Question

a model rocket flies horizontally off the edge of a cliff at a velocity of 40.0m/s. if the canyon below is 110.0m deep, how far from the edge of the cliff does the model rocket land?

Answer 1

Answer:

189.6 m

Explanation:

First of all, we study the vertical motion of the rocket in order to find the time it takes for it to land.
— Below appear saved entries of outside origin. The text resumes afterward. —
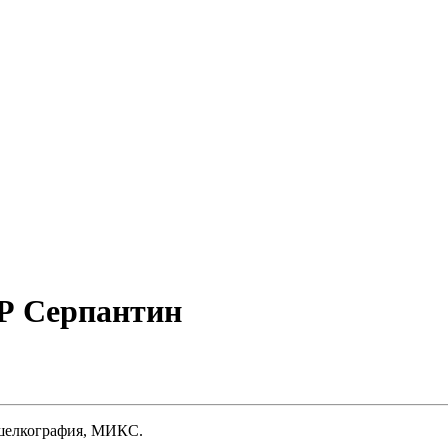
ДР Серпантин
 шелкография, МИКС.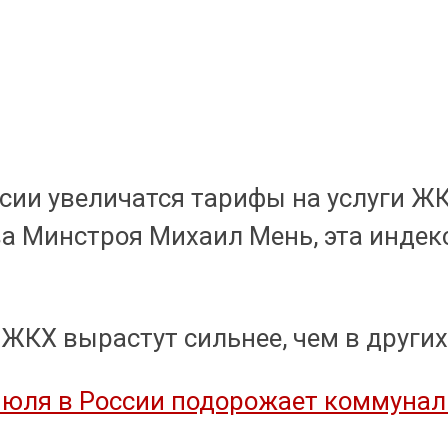
ссии увеличатся тарифы на услуги Ж
ва Минстроя Михаил Мень, эта индек
 ЖКХ вырастут сильнее, чем в других
 июля в России подорожает коммунал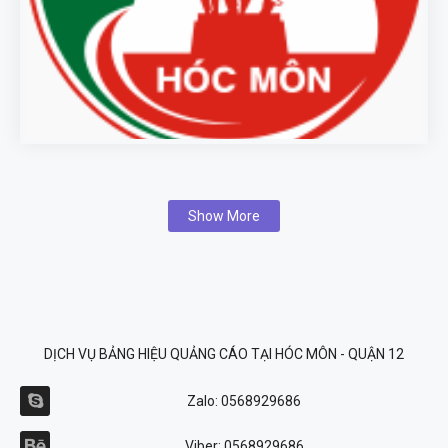
Show More
DỊCH VỤ BẢNG HIỆU QUẢNG CÁO TẠI HÓC MÔN - QUẬN 12
Zalo: 0568929686
Viber: 0568929686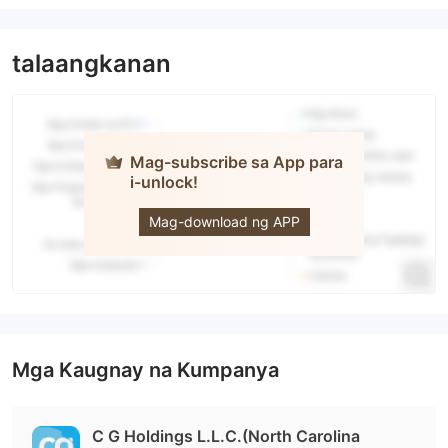
talaangkanan
Mag-subscribe sa App para
i-unlock!
cginvest
Mag-download ng APP
Mga Kaugnay na Kumpanya
C G Holdings L.L.C.(North Carolina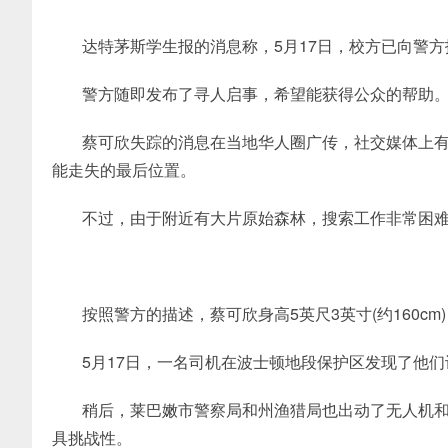
达特茅斯学生报的消息称，5月17日，校方已向警
警方随即发布了寻人启事，希望能获得公众的帮助
蔡可欣失踪的消息在当地华人圈广传，社交媒体上有网友
能走失的最后位置。
不过，由于附近有大片原始森林，搜索工作非常困
按照警方的描述，蔡可欣身高5英尺3英寸(约160cm
5月17日，一名司机在波士顿地段保护区发现了他
稍后，莱巴嫩市警察局和州渔猎局也出动了无人机
具挑战性。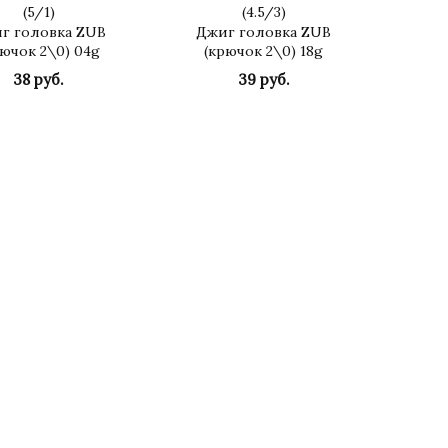
(
5
/
1
)
(
4.5
/
3
)
г головка ZUB
Джиг головка ZUB
рючок 2\0) 04g
(крючок 2\0) 18g
38 руб.
39 руб.
КУПИТЬ
КУПИТЬ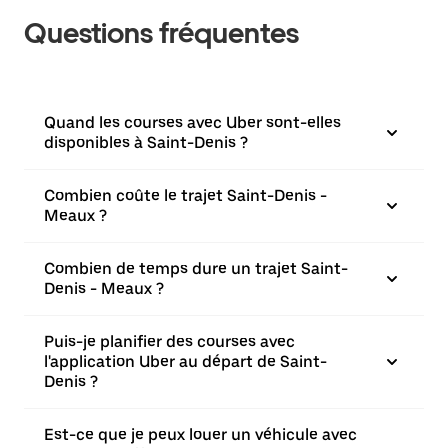
Questions fréquentes
Quand les courses avec Uber sont-elles
disponibles à Saint-Denis ?
Combien coûte le trajet Saint-Denis -
Meaux ?
Combien de temps dure un trajet Saint-
Denis - Meaux ?
Puis-je planifier des courses avec
l'application Uber au départ de Saint-
Denis ?
Est-ce que je peux louer un véhicule avec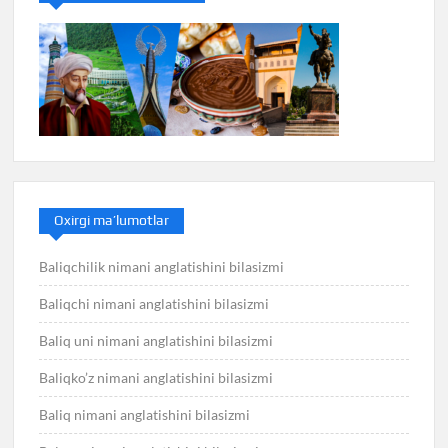
Oxirgi ma’lumotlar
Baliqchilik nimani anglatishini bilasizmi
Baliqchi nimani anglatishini bilasizmi
Baliq uni nimani anglatishini bilasizmi
Baliqko’z nimani anglatishini bilasizmi
Baliq nimani anglatishini bilasizmi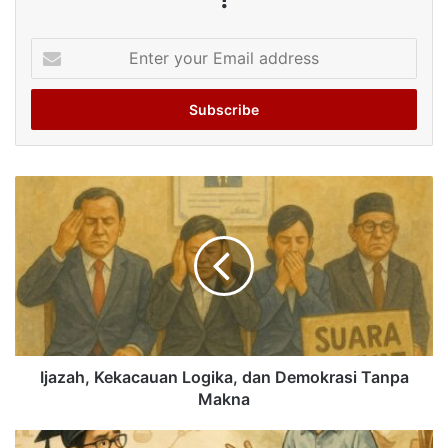
Enter
your
Email
address
Ijazah, Kekacauan Logika, dan Demokrasi Tanpa
Makna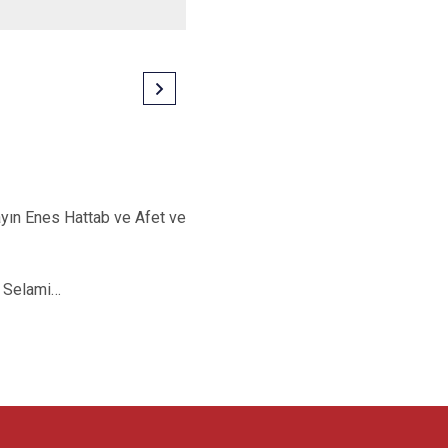
ayın Enes Hattab ve Afet ve
t Selami…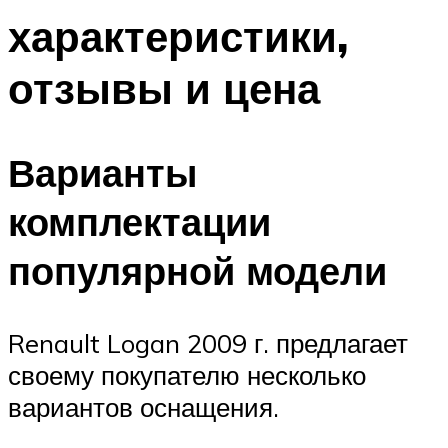
характеристики,
отзывы и цена
Варианты
комплектации
популярной модели
Renault Logan 2009 г. предлагает
своему покупателю несколько
вариантов оснащения.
The suvat equation for the vertical motion is

$s=ut+\frac{1}{2}gt^2$

where, taking downward as positive direction:

s = 110.0 m is the vertical displacement

u = 0 is the initial vertical velocity

g = 9.8 m/s^2 is the acceleration of gravity

t is the time of flight

Solving for t,

$t=\sqrt{\frac{2s}{g}}=\sqrt{\frac{2(110)}{9.8}}=4.74 s$

Now we can just analyze the horizontal motion, which is a uniform motion with constant velocity, which is equal to

$v_x = 40.0 m/s$

So the distance travelled horizontall after a time t is

$d=v_x t$

So, when the rocket lands (t = 4.74 s), the horizontal distance travelled is

$d=(40.0)(4.74)=189.6 m$

Therefore, the rocket lands 189.6 m far from the edge of the cliff.